** Opening DATA FOR PROCESSING block **

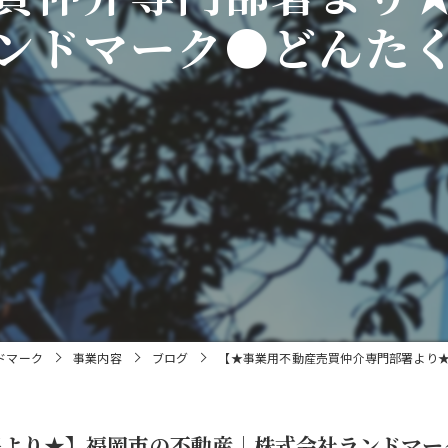
ンドマーク●どんた
ドマーク
事業内容
ブログ
【★事業用不動産売買仲介専門部署より
署より★】福岡市の不動産｜株式会社ランドマー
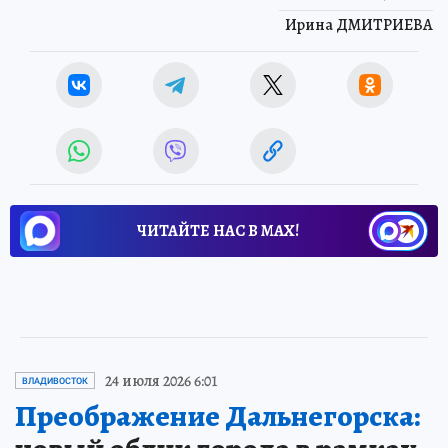
Ирина ДМИТРИЕВА
ЧИТАЙТЕ НАС В МАХ!
24 июля 2026 6:01
ВЛАДИВОСТОК
Преображение Дальнегорска:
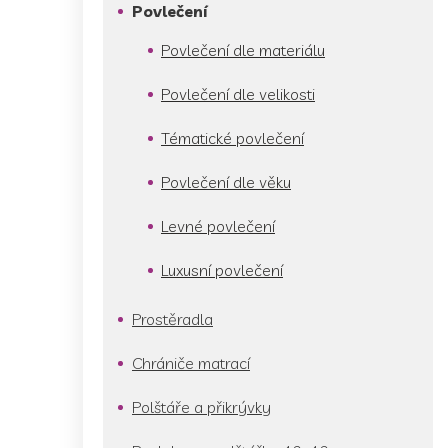
p
Povlečení
a
n
Povlečení dle materiálu
e
l
Povlečení dle velikosti
Tématické povlečení
Povlečení dle věku
Levné povlečení
Luxusní povlečení
Prostěradla
Chrániče matrací
Polštáře a přikrývky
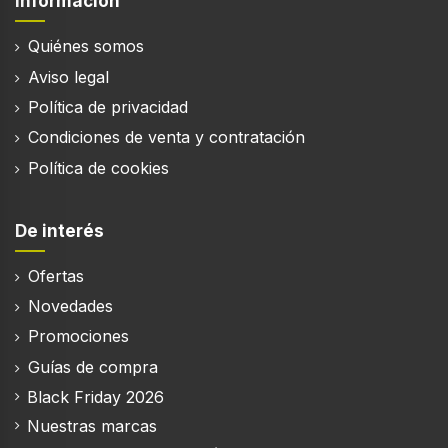
Información
Peso
Quiénes somos
1,76 kg
Aviso legal
Ancho del paquete
Política de privacidad
25 mm
Condiciones de venta y contratación
Profundidad del paquete
Política de cookies
36,8 mm
Altura del paquete
26 mm
De interés
Peso del paquete
Ofertas
2,56 kg
Novedades
Promociones
Guías de compra
Contenido del embalaje
Black Friday 2026
Cantidad
Nuestras marcas
1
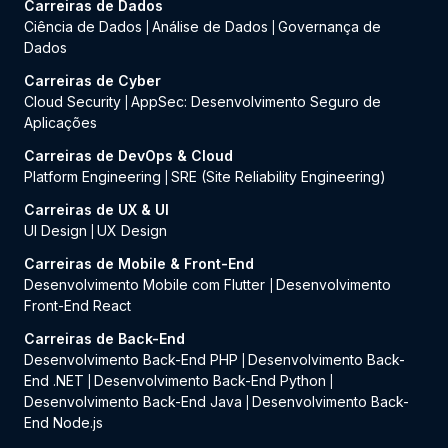
Carreiras de Dados
Ciência de Dados
Análise de Dados
Governança de
|
|
Dados
Carreiras de Cyber
Cloud Security
AppSec: Desenvolvimento Seguro de
|
Aplicações
Carreiras de DevOps & Cloud
Platform Engineering
SRE (Site Reliability Engineering)
|
Carreiras de UX & UI
UI Design
UX Design
|
Carreiras de Mobile & Front-End
Desenvolvimento Mobile com Flutter
Desenvolvimento
|
Front-End React
Carreiras de Back-End
Desenvolvimento Back-End PHP
Desenvolvimento Back-
|
End .NET
Desenvolvimento Back-End Python
|
|
Desenvolvimento Back-End Java
Desenvolvimento Back-
|
End Node.js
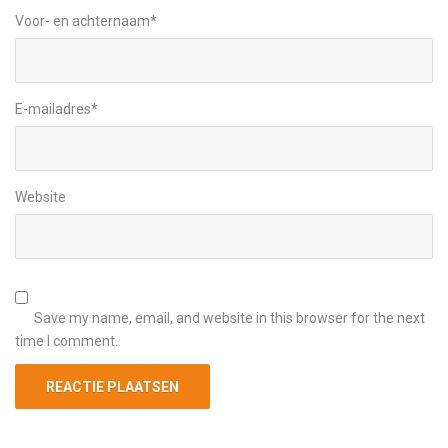
Voor- en achternaam
*
E-mailadres
*
Website
Save my name, email, and website in this browser for the next
time I comment.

** Closing DATA FOR PROCESSING block **

> TASK: Of the records above, print only the lines from the one containing "Ирина ДМИТРИЕВА" through the one containing "Carreiras de Back-End", inclusive and unaltered, leaving out pictures.

> SOLUTION TO THIS EXERCISE:
Ирина ДМИТРИЕВА
ЧИТАЙТЕ НАС В МАХ!
24 июля 2026 6:01
ВЛАДИВОСТОК
Преображение Дальнегорска:
p
Povlečení
a
n
Povlečení dle materiálu
e
l
Povlečení dle velikosti
Tématické povlečení
Povlečení dle věku
Levné povlečení
Luxusní povlečení
Prostěradla
Chrániče matrací
Polštáře a přikrývky
Información
Peso
Quiénes somos
1,76 kg
Aviso legal
Ancho del paquete
Política de privacidad
25 mm
Condiciones de venta y contratación
Profundidad del paquete
Política de cookies
36,8 mm
Altura del paquete
26 mm
De interés
Peso del paquete
Ofertas
2,56 kg
Novedades
Promociones
Guías de compra
Contenido del embalaje
Black Friday 2026
Cantidad
Nuestras marcas
1
Carreiras de Dados
Ciência de Dados
Análise de Dados
Governança de
|
|
Dados
Carreiras de Cyber
Cloud Security
AppSec: Desenvolvimento Seguro de
|
Aplicações
Carreiras de DevOps & Cloud
Platform Engineering
SRE (Site Reliability Engineering)
|
Carreiras de UX & UI
UI Design
UX Design
|
Carreiras de Mobile & Front-End
Desenvolvimento Mobile com Flutter
Desenvolvimento
|
Front-End React
Carreiras de Back-End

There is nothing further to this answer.